**HOW TO COMPLETE THIS TASK**
Only a number is expected: how many lines in these records mention the word "jotka"?

[Collected data]
::::

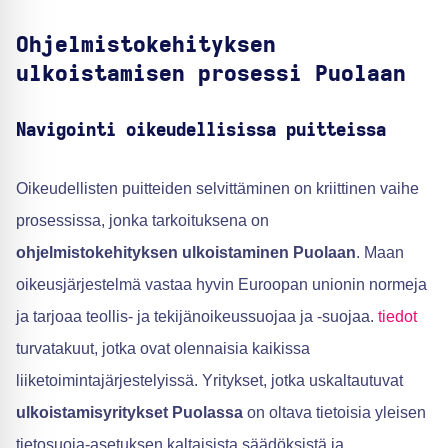
Ohjelmistokehityksen
ulkoistamisen prosessi Puolaan
Navigointi oikeudellisissa puitteissa
Oikeudellisten puitteiden selvittäminen on kriittinen vaihe
prosessissa, jonka tarkoituksena on
ohjelmistokehityksen ulkoistaminen Puolaan
. Maan
oikeusjärjestelmä vastaa hyvin Euroopan unionin normeja
ja tarjoaa teollis- ja tekijänoikeussuojaa ja -suojaa.
tiedot
turvatakuut, jotka ovat olennaisia kaikissa
liiketoimintajärjestelyissä. Yritykset, jotka uskaltautuvat
ulkoistamisyritykset Puolassa
on oltava tietoisia yleisen
tietosuoja-asetuksen kaltaisista säädöksistä ja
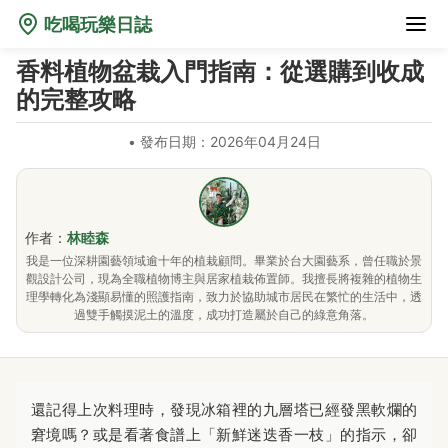
吃喝玩樂日誌
香料植物盆栽入門指南：從選購到收成
的完整攻略
•
發布日期：2026年04月24日
作者：
林睦森
我是一位深耕園藝領域逾十年的植栽顧問。畢業於台大園藝系，曾任職於景
觀設計公司，現為全職植物博主與居家植栽佈置師。我擅長將複雜的植物生
理學轉化為淺顯易懂的照護指南，致力於協助城市居民在繁忙的生活中，透
過雙手觸摸泥土的溫度，成功打造屬於自己的綠意角落。
還記得上次料理時，發現冰箱裡的九層塔已經發黑軟爛的
窘境嗎？或是看著食譜上「新鮮迷迭香一枝」的指示，卻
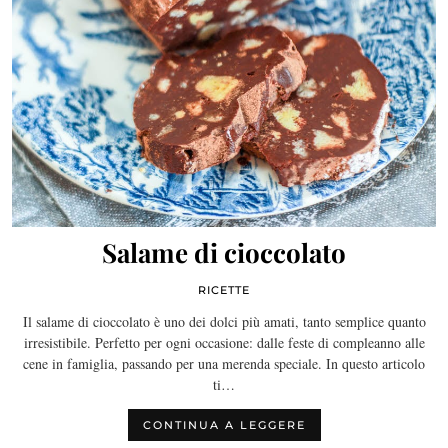
Salame di cioccolato
RICETTE
Il salame di cioccolato è uno dei dolci più amati, tanto semplice quanto
irresistibile. Perfetto per ogni occasione: dalle feste di compleanno alle
cene in famiglia, passando per una merenda speciale. In questo articolo
ti…
CONTINUA A LEGGERE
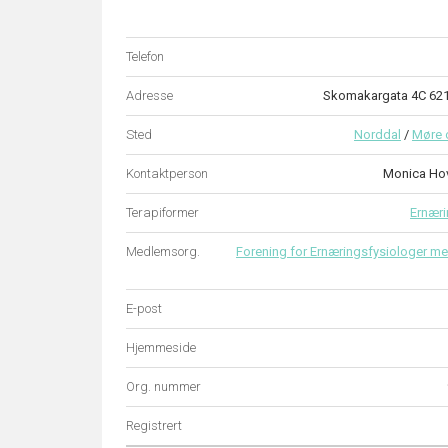
Telefon
Adresse
Skomakargata 4C 62
Sted
Norddal
/
Møre 
Kontaktperson
Monica Ho
Terapiformer
Ernæri
Medlemsorg.
Forening for Ernæringsfysiologer me
E-post
Hjemmeside
Org. nummer
Registrert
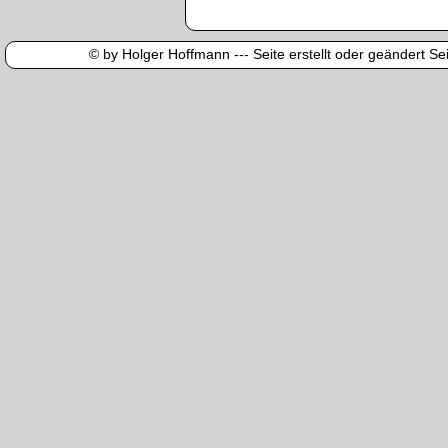
© by Holger Hoffmann --- Seite erstellt oder geändert Sei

::::

**OUTPUT FOR THIS EXERCISE**
2